Start of Records shown

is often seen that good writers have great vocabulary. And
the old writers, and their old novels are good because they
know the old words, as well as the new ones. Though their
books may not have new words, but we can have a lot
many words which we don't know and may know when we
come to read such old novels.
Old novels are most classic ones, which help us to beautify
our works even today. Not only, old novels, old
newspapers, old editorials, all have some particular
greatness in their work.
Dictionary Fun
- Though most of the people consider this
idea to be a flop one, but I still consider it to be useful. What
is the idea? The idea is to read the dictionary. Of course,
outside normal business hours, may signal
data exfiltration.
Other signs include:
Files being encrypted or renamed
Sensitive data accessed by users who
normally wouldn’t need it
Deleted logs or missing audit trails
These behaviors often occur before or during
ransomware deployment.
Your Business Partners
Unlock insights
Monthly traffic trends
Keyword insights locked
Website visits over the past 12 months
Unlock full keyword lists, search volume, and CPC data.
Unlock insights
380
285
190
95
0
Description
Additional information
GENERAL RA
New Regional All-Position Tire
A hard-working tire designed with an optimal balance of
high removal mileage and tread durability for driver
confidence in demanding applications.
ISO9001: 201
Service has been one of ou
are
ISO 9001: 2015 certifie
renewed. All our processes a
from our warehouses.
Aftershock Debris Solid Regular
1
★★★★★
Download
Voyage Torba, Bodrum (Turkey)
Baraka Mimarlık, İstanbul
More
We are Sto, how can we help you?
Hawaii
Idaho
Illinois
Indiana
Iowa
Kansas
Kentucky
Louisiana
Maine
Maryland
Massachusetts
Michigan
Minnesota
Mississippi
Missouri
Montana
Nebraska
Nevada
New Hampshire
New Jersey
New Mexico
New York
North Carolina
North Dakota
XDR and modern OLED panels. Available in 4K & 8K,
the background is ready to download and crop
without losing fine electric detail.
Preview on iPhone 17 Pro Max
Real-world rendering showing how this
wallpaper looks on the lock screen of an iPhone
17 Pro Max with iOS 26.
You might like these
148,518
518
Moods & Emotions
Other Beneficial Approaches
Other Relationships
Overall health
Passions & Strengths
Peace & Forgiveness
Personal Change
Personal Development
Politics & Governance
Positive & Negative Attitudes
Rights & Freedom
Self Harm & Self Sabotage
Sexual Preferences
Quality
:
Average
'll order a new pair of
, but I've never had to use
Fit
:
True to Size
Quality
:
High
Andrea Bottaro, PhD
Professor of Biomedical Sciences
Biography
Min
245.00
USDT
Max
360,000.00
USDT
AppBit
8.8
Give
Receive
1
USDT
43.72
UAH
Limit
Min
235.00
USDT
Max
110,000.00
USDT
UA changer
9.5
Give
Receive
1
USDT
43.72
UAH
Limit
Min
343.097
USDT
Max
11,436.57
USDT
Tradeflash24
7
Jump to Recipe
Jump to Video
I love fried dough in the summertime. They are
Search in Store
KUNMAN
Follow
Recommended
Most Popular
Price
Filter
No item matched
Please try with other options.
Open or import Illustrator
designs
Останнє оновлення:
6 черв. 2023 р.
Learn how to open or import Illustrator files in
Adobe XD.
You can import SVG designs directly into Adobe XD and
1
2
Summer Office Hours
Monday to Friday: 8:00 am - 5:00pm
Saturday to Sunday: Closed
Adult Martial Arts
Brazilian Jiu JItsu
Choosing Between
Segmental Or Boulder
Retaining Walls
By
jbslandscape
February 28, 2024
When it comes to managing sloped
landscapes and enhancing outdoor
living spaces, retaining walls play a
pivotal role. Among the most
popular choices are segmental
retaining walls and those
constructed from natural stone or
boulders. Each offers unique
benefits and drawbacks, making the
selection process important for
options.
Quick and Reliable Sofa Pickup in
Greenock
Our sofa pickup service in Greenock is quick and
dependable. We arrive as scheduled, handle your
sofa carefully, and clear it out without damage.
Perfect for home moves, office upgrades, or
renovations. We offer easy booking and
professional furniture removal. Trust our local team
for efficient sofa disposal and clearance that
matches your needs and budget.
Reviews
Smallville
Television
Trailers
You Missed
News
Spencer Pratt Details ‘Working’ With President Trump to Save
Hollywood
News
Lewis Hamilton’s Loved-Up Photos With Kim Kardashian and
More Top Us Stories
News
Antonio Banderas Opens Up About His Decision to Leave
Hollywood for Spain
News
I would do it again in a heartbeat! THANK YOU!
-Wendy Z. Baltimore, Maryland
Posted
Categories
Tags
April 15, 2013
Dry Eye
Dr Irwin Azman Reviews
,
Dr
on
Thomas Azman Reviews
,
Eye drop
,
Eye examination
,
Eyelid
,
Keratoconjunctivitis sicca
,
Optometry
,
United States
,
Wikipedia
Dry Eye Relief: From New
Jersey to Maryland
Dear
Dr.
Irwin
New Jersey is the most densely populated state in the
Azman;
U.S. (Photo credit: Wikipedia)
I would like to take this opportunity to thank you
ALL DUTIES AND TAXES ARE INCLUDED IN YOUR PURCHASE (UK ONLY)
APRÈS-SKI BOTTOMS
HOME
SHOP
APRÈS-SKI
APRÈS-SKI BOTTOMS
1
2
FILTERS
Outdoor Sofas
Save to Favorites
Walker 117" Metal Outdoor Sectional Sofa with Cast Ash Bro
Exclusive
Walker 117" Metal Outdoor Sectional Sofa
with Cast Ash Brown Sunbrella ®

End of Records shown

Within the entries above, how many lines contain the word "that"? State the number only.

2